== Action item ==
Among the lines below, take the one holding "Türkçe karakter kullanılmayan ve büyük har", the one holding "Hepafix (30)", and all lines between them. Set them down exactly.

== Dataset extract ==
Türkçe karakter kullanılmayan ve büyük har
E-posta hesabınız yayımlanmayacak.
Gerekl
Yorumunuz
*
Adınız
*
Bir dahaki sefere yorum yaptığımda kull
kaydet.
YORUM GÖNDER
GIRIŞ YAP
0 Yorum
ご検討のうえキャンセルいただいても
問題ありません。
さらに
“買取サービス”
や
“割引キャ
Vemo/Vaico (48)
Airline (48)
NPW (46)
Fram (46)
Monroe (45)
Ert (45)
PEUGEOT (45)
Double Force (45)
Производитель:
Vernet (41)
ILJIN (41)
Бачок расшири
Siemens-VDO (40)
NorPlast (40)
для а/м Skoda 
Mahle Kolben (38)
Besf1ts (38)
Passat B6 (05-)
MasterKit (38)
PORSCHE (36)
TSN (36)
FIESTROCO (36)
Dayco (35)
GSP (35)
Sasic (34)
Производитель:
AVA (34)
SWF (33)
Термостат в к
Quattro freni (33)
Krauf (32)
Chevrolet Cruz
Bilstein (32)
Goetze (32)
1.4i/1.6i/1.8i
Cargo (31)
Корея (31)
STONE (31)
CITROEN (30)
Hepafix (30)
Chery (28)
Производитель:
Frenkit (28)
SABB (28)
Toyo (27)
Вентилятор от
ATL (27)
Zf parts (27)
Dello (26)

--

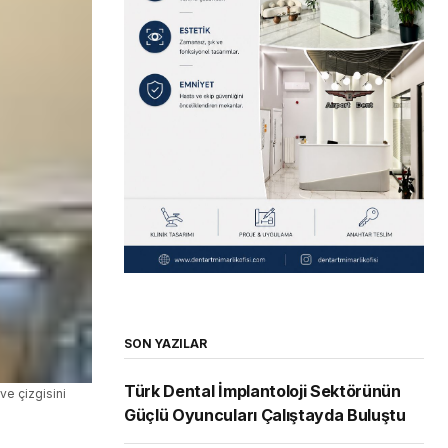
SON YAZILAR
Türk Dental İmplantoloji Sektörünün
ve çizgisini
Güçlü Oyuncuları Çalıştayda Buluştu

== Expected answer ==
Türkçe karakter kullanılmayan ve büyük har
E-posta hesabınız yayımlanmayacak.
Gerekl
Yorumunuz
*
Adınız
*
Bir dahaki sefere yorum yaptığımda kull
kaydet.
YORUM GÖNDER
GIRIŞ YAP
0 Yorum
ご検討のうえキャンセルいただいても
問題ありません。
さらに
“買取サービス”
や
“割引キャ
Vemo/Vaico (48)
Airline (48)
NPW (46)
Fram (46)
Monroe (45)
Ert (45)
PEUGEOT (45)
Double Force (45)
Производитель:
Vernet (41)
ILJIN (41)
Бачок расшири
Siemens-VDO (40)
NorPlast (40)
для а/м Skoda 
Mahle Kolben (38)
Besf1ts (38)
Passat B6 (05-)
MasterKit (38)
PORSCHE (36)
TSN (36)
FIESTROCO (36)
Dayco (35)
GSP (35)
Sasic (34)
Производитель:
AVA (34)
SWF (33)
Термостат в к
Quattro freni (33)
Krauf (32)
Chevrolet Cruz
Bilstein (32)
Goetze (32)
1.4i/1.6i/1.8i
Cargo (31)
Корея (31)
STONE (31)
CITROEN (30)
Hepafix (30)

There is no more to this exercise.